To state the obvious, the movie theatre industry is not doing well – a microcosm of which is the announcement yesterday of Regal Cinema’s impending closure. Regal is the second-largest US cinema chain, and when their 536 cinemas and 7,000 screens go dark this Thursday, it will mark the latest milestone in what’s been essentially a slow-moving car crash for the entire theatre industry during 2020.

While Regal is the second-largest theatre chain in the US and is seeing 40,000 workers furloughed, its closure is just the latest in a string of events that belay a much more dire situation in the cinema industry.

The challenge for the industry going into Covid has been two-pronged.

Firstly, going into Covid many major chains’ balance sheets were already looking rough on the back of an industry-wide push to improve theatre offerings to better compete with the likes of Netflix – by removing seats, adding high-end recliners, and generally going for a quality-over-quantity approach.

An approach that now seems strangely prophetic in the new normal of social distancing (in indoor spaces). But it’s also an approach that’s never had a chance to be proven out – as major US cinema markets like New York state continue to enforce cinema closures – a measure which movie industry advocacy groups decry given that New York for instance, has allowed casinos and bowling alleys to reopen.

Add to that delays in high-profile 2020 releases, including Wonder Woman 1984 and A Quiet Place 2, and it’s easy to appreciate the fragile situation theatres were already in. There’s simply nothing to sell. In fact, this weekend’s announcement of further delays in the latest installment of the James Bond franchise, No Time To Die is reportedly what pushed Regal into making its announcement. 
And that doesn’t account for the debt burden many major theatre chains were already carrying, going into Covid. 
With Regal’s parent company, UK-listed Cineworld already having roughly $3.5 billion in loans on its books. 

If cinemas seemed pretty full prior to Covid, why then do theatres owe so much money? The answer’s simple. As reported by Variety in July – for years, movie theater chains such as AMC and Cineworld had embarked on aggressive M&A sprees to consolidate their holdings – largely financed by debt that has now left them highly leveraged. Case in point, Cineworld may now be facing possible legal action after pulling out of a $2.1 billion deal to acquire the Canadian theatre chain, Cineplex. 

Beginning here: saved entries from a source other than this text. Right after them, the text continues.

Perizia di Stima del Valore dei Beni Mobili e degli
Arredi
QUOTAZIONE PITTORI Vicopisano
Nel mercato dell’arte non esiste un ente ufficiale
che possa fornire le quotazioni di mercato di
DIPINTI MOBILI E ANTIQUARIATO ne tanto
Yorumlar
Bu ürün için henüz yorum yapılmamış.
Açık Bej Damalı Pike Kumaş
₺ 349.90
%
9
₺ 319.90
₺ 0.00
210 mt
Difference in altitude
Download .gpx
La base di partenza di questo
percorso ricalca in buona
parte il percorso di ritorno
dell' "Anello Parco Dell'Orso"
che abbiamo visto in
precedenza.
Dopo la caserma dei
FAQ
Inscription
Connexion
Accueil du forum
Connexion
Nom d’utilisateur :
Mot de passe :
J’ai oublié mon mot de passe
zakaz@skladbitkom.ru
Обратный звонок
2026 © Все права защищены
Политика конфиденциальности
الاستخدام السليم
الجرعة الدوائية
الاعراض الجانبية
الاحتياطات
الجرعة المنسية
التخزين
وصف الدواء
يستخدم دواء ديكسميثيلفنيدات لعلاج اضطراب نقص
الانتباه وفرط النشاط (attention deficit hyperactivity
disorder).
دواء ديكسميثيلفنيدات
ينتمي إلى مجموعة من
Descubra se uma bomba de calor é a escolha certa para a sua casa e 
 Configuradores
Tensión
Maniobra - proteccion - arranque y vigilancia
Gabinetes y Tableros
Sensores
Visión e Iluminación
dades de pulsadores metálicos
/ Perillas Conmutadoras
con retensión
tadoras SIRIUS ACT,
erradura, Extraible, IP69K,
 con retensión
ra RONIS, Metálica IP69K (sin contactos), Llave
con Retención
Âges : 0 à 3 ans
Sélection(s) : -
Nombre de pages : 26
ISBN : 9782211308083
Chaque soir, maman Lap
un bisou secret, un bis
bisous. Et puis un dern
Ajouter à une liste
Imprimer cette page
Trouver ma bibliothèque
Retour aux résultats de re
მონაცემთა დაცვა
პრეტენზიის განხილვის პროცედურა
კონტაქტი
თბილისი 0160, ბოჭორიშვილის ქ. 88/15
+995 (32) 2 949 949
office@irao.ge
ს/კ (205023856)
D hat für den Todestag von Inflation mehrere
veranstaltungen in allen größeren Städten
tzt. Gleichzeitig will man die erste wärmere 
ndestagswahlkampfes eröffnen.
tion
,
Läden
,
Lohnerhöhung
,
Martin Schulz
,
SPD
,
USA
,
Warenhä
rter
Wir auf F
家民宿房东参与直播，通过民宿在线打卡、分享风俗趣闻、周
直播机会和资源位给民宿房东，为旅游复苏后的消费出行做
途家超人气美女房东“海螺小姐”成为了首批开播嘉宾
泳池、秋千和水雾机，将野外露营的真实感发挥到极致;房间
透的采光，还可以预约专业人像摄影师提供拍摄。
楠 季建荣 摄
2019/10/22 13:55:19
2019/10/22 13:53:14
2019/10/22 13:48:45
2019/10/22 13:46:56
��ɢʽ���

With few, if any movies to show, and virtually no theatre-goers to watch them, what then?

Going to the debt market is also becoming increasingly unviable as well. Just one year ago, Regal’s UK-listed holding company Cineworld’s stock price was US$252. Yesterday, it reached as low as $22 on news of the closures before rebounding slightly. Simply put, the market has seemingly little confidence in the theatre industry’s ability to turn things around. Rightly so, unfortunately, as the drivers behind this crisis are wholly out of the theatre industry’s control. They simply need to ride this out and hope for the best. A sentiment that rarely engenders optimism in any market. 

Is now No Time To Die (for the industry), or is it simply a case of Die Another Day?

While analysist generally agree the industry can survive 2020, as most of the big chains have enough money to see them through this year, their financials become a lot murkier if and when Covid persists into 2021.
Sadly, Regal at least in its current form won’t live to see that day.